Seorang coach menghadirkan diri sepenuhnya atau presence, selalu fokus untuk bersikap terbuka, mampu melihat peluang baru dan masa depan, memiliki kekuatan diri yang kuat, sabar, ingin tahu lebih banyak tentang coachee. Hal ini sesuai dengan paradigma berpikir coaching. Dalam prinsipnya coaching dipicu oleh adanya keunggulan yang ingin dicapai. Ada tujuan yang ingin dicapai dan ada potensi-potensi yang ingin dimaksimalkan dalam proses pencapaian tujuan. Seorang coach harus menguasai strategi tinggi memahami proses-proses dan mampu berpikir kreatif dan selalu dapat melihat apakah dibalik pribadi terdapat potensi. Dalam coaching terdapat hubungan kemitraan yang setara. Coach hanya mendengarkan secara aktif dan mengantarkan coachee mengambil keputusan sendiri.

            Prinsip dan paradigma coaching bisa digunakan dalam proses supervisi akademik. Kegiatan ini lebih bertujuan memberdayakan. Dalam coaching terdiri kompetensi inti coaching yaitu kehadiran penuh/presence, mendengarkan aktif, menyimak dengan seksama. Untuk bisa menghadirkan diri secara penuh seorang coach dan coachee bisa menggunakan teknik STOP atau mindfullnes lalu mengajukan Pertanyaan berbobot dan mendengarkan dengan RASA( Recieve, Apreciate, Summary and Ask). Dan dalam proses coaching dapat menggunakan alur yang dapat membantu coach dalam menuntun coachee, yaitu disebut dengan alur TIRTA( Tujua, Identifikasi, Rencana aksi dan Tanggung jawab).. Alur TIRTA adalah pengembangan proses coaching dengan model GROW (Goal, Reality,Option and Will).

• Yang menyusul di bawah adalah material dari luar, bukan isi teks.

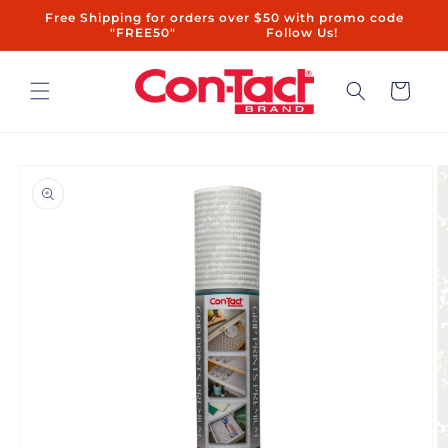
Skip to
Free Shipping for orders over $50 with promo code
content
"FREE50"ㅤㅤ ㅤㅤㅤㅤㅤ ㅤ ㅤㅤㅤㅤㅤㅤ ㅤㅤ ㅤㅤ ㅤㅤ ㅤㅤ ㅤ ㅤㅤㅤㅤ ㅤ ㅤㅤ ㅤㅤ ㅤㅤ Follow Us!
Cart
Skip to
product
information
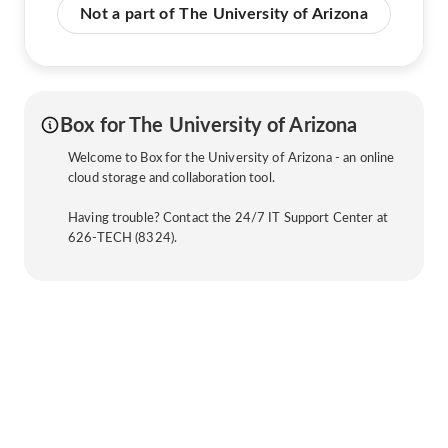
Not a part of The University of Arizona
Box for The University of Arizona
Welcome to Box for the University of Arizona - an online
cloud storage and collaboration tool.
Having trouble? Contact the 24/7 IT Support Center at
626-TECH (8324).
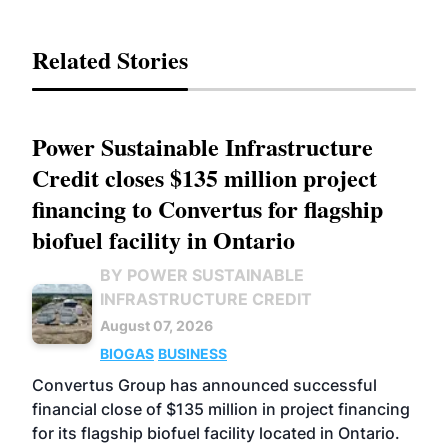
Related Stories
Power Sustainable Infrastructure
Credit closes $135 million project
financing to Convertus for flagship
biofuel facility in Ontario
BY POWER SUSTAINABLE
INFRASTRUCTURE CREDIT
August 07, 2026
BIOGAS
BUSINESS
Convertus Group has announced successful
financial close of $135 million in project financing
for its flagship biofuel facility located in Ontario.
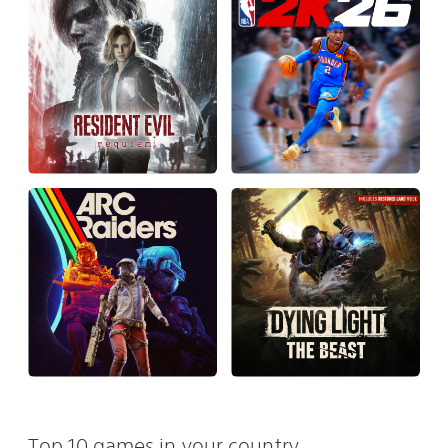
Top 10 games in your country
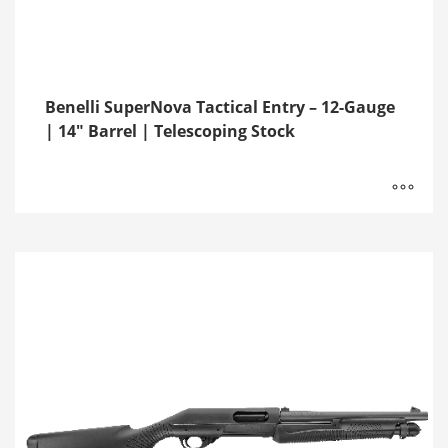
Benelli SuperNova Tactical Entry – 12-Gauge
| 14″ Barrel | Telescoping Stock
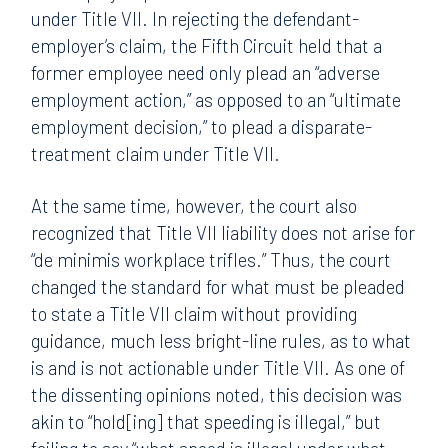
under Title VII. In rejecting the defendant-
employer’s claim, the Fifth Circuit held that a
former employee need only plead an “adverse
employment action,” as opposed to an “ultimate
employment decision,” to plead a disparate-
treatment claim under Title VII.
At the same time, however, the court also
recognized that Title VII liability does not arise for
“de minimis workplace trifles.” Thus, the court
changed the standard for what must be pleaded
to state a Title VII claim without providing
guidance, much less bright-line rules, as to what
is and is not actionable under Title VII. As one of
the dissenting opinions noted, this decision was
akin to “hold[ing] that speeding is illegal,” but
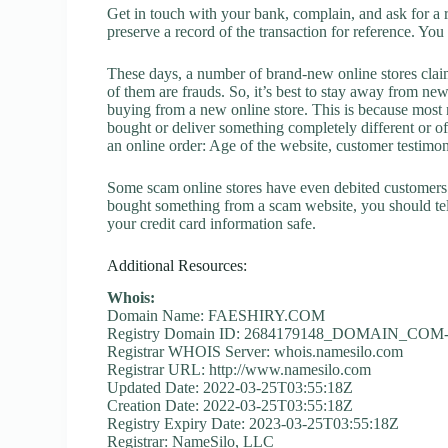
Get in touch with your bank, complain, and ask for a 
preserve a record of the transaction for reference. You
These days, a number of brand-new online stores claim
of them are frauds. So, it’s best to stay away from new
buying from a new online store. This is because most n
bought or deliver something completely different or o
an online order: Age of the website, customer testimoni
Some scam online stores have even debited customers’ 
bought something from a scam website, you should tel
your credit card information safe.
Additional Resources:
Whois:
Domain Name: FAESHIRY.COM
Registry Domain ID: 2684179148_DOMAIN_CO
Registrar WHOIS Server: whois.namesilo.com
Registrar URL: http://www.namesilo.com
Updated Date: 2022-03-25T03:55:18Z
Creation Date: 2022-03-25T03:55:18Z
Registry Expiry Date: 2023-03-25T03:55:18Z
Registrar: NameSilo, LLC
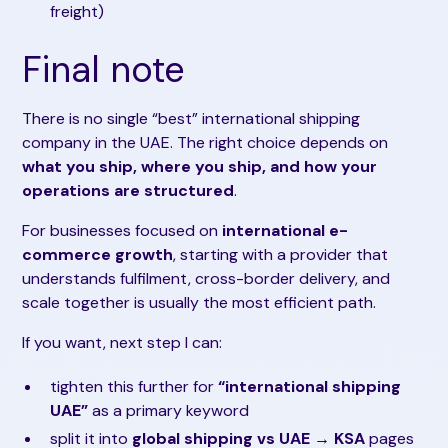
freight)
Final note
There is no single “best” international shipping
company in the UAE. The right choice depends on
what you ship, where you ship, and how your
operations are structured
.
For businesses focused on
international e-
commerce growth
, starting with a provider that
understands fulfilment, cross-border delivery, and
scale together is usually the most efficient path.
If you want, next step I can:
tighten this further for
“international shipping
UAE”
as a primary keyword
split it into
global shipping vs UAE → KSA
pages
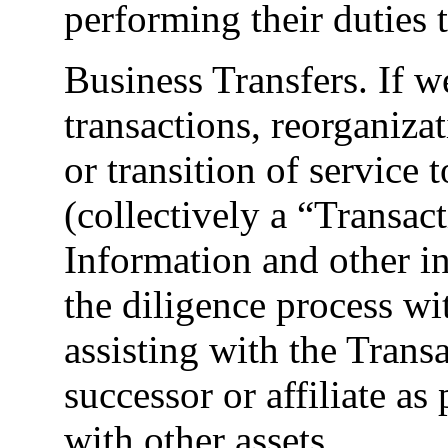
performing their duties t
Business Transfers. If w
transactions, reorganiza
or transition of service 
(collectively a “Transac
Information and other i
the diligence process wi
assisting with the Transa
successor or affiliate as
with other assets.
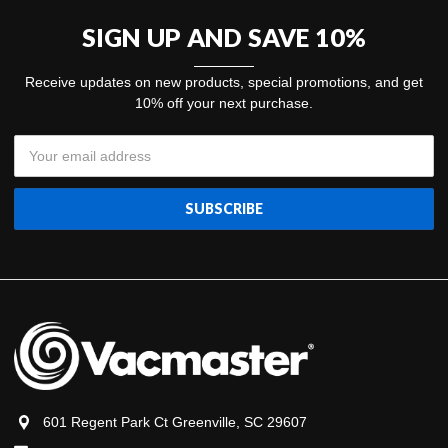
SIGN UP AND SAVE 10%
Receive updates on new products, special promotions, and get
10% off your next purchase.
Email
Address
601 Regent Park Ct Greenville, SC 29607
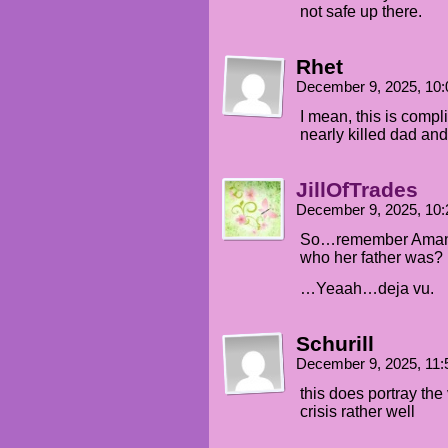
not safe up there.
Rhet
December 9, 2025, 10
I mean, this is comp
nearly killed dad and
JillOfTrades
December 9, 2025, 10
So…remember Amanda
who her father was?
…Yeaah…deja vu.
Schurill
December 9, 2025, 11
this does portray the 
crisis rather well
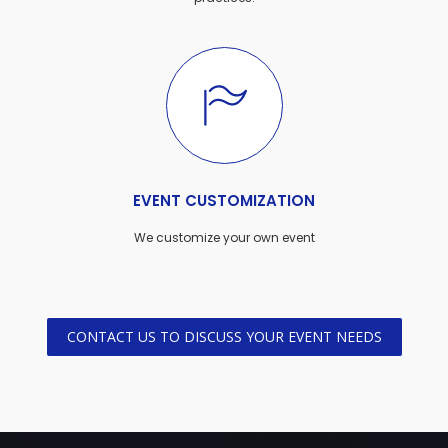
EVENT CUSTOMIZATION
We customize your own event
CONTACT US TO DISCUSS YOUR EVENT NEEDS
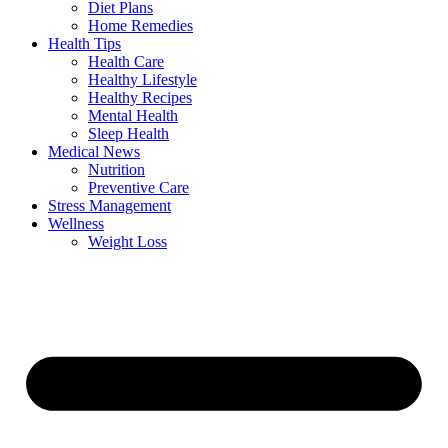
Diet Plans
Home Remedies
Health Tips
Health Care
Healthy Lifestyle
Healthy Recipes
Mental Health
Sleep Health
Medical News
Nutrition
Preventive Care
Stress Management
Wellness
Weight Loss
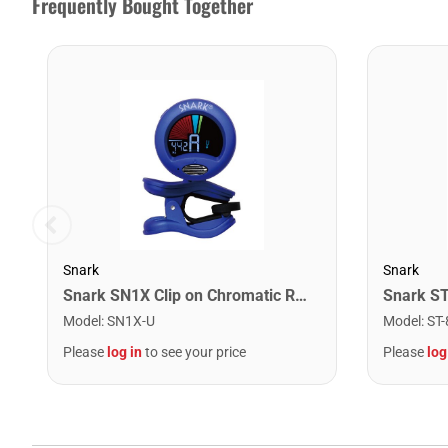
Frequently Bought Together
Snark
Snark
Snark SN1X Clip on Chromatic Rechargeable Tuner
Model
:
SN1X-U
Model
:
ST-
Please
log in
to see your price
Please
log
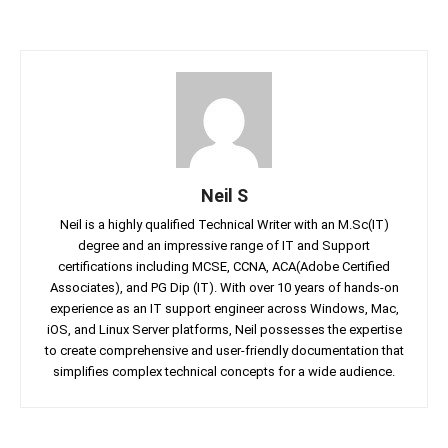
Neil S
Neil is a highly qualified Technical Writer with an M.Sc(IT)
degree and an impressive range of IT and Support
certifications including MCSE, CCNA, ACA(Adobe Certified
Associates), and PG Dip (IT). With over 10 years of hands-on
experience as an IT support engineer across Windows, Mac,
iOS, and Linux Server platforms, Neil possesses the expertise
to create comprehensive and user-friendly documentation that
simplifies complex technical concepts for a wide audience.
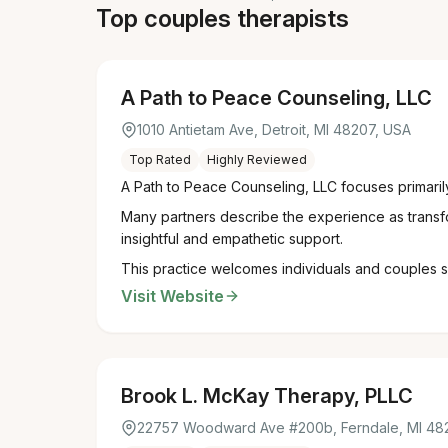
Top couples therapists
A Path to Peace Counseling, LLC
1010 Antietam Ave, Detroit, MI 48207, USA
Top Rated
Highly Reviewed
A Path to Peace Counseling, LLC focuses primaril
Many partners describe the experience as transfo
insightful and empathetic support.
This practice welcomes individuals and couples se
Visit Website
Brook L. McKay Therapy, PLLC
22757 Woodward Ave #200b, Ferndale, MI 48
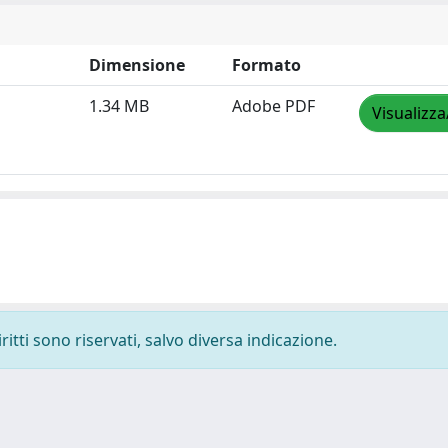
Dimensione
Formato
1.34 MB
Adobe PDF
Visualizza
ritti sono riservati, salvo diversa indicazione.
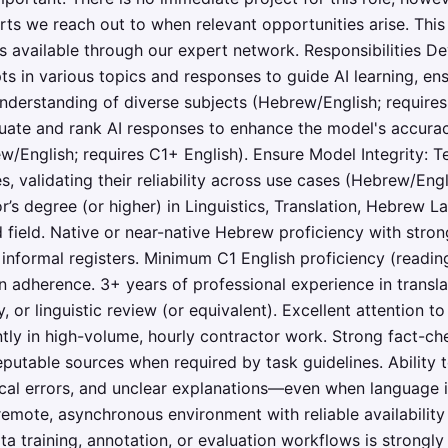
rts we reach out to when relevant opportunities arise. This 
s available through our expert network. Responsibilities De
s in various topics and responses to guide AI learning, ens
derstanding of diverse subjects (Hebrew/English; requires
uate and rank AI responses to enhance the model's accuracy
/English; requires C1+ English). Ensure Model Integrity: Te
s, validating their reliability across use cases (Hebrew/Engl
’s degree (or higher) in Linguistics, Translation, Hebrew
d field. Native or near-native Hebrew proficiency with strong
informal registers. Minimum C1 English proficiency (reading 
n adherence. 3+ years of professional experience in translati
, or linguistic review (or equivalent). Excellent attention to
ntly in high-volume, hourly contractor work. Strong fact-c
eputable sources when required by task guidelines. Ability 
al errors, and unclear explanations—even when language i
remote, asynchronous environment with reliable availabilit
a training, annotation, or evaluation workflows is strongly 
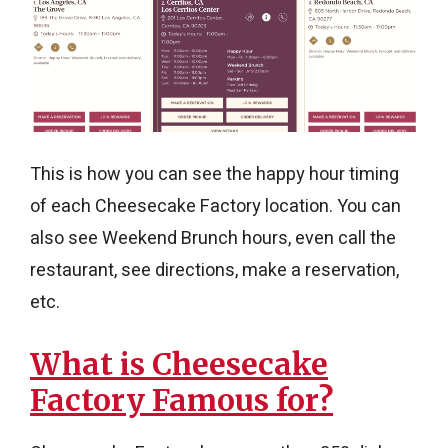
This is how you can see the happy hour timing
of each Cheesecake Factory location. You can
also see Weekend Brunch hours, even call the
restaurant, see directions, make a reservation,
etc.
What is Cheesecake
Factory Famous for?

            Dalam alur TIRTA seorang coach menyiapkan diri dari mulai  perencanaan. Dalam perencanaan ini coach menggali coach menemukan tujuan melalui percakapan sederhana.Membangun ketenangan saat melakukan refleksi. Hindari judgment atau mengintimidasi coachee. Coach dan coachee dalam keadaan mental positif. Coachee bisa diajak melakukan swanilai untuk melihat sejauh mana hal baik yang telah dilakukan dan hal baik lainnya yang perlu ditingkatkan. Ini dilakukan sebagai proses identifikasi dan rencana aksi. Selanjutnya coach bisa mengajak coachee menyimpulkan apa hasil dari percakapan sebagai penguatan tanggung jawab coachee.

            Di sekolah selalu dilakukan supervisi akademik untuk meningkatkan perkembangan kualitas pembelajaran. Proses coaching dalam supervisi akademik memperbaiki pelaksanaan supervisi akademik yang seringkali bersifat satu arah. Dengan proses coaching kualitas guru diharapkan meningkat motivasi kerja guru. Setiap kepala sekolah dan pemimpin pembelajaran seyogyanya berfokus meningkatkan kompetensi pendidik dalam mendesain pembelajaran yang berpihak pada murid yang bertujuan pada pengembangan sekolah sebagai komunitas praktik pembelajaran. Seorang supervisor memahami makna dari tujuan pelaksanaan supervisi akademik sekolah.( Sergiovanni, dalam depdiknas,2007)

Percakapan-percakapan coaching dapat membantu para guru berpikir lebih dalam  potensi diri dan sekolah, menghadirkan motivasi internal sebagai wujud peningkatan kompetensi guru dan guru pembelajar berkelanjutan demi menciptakan pembelajaran yang berpihak kepada murid.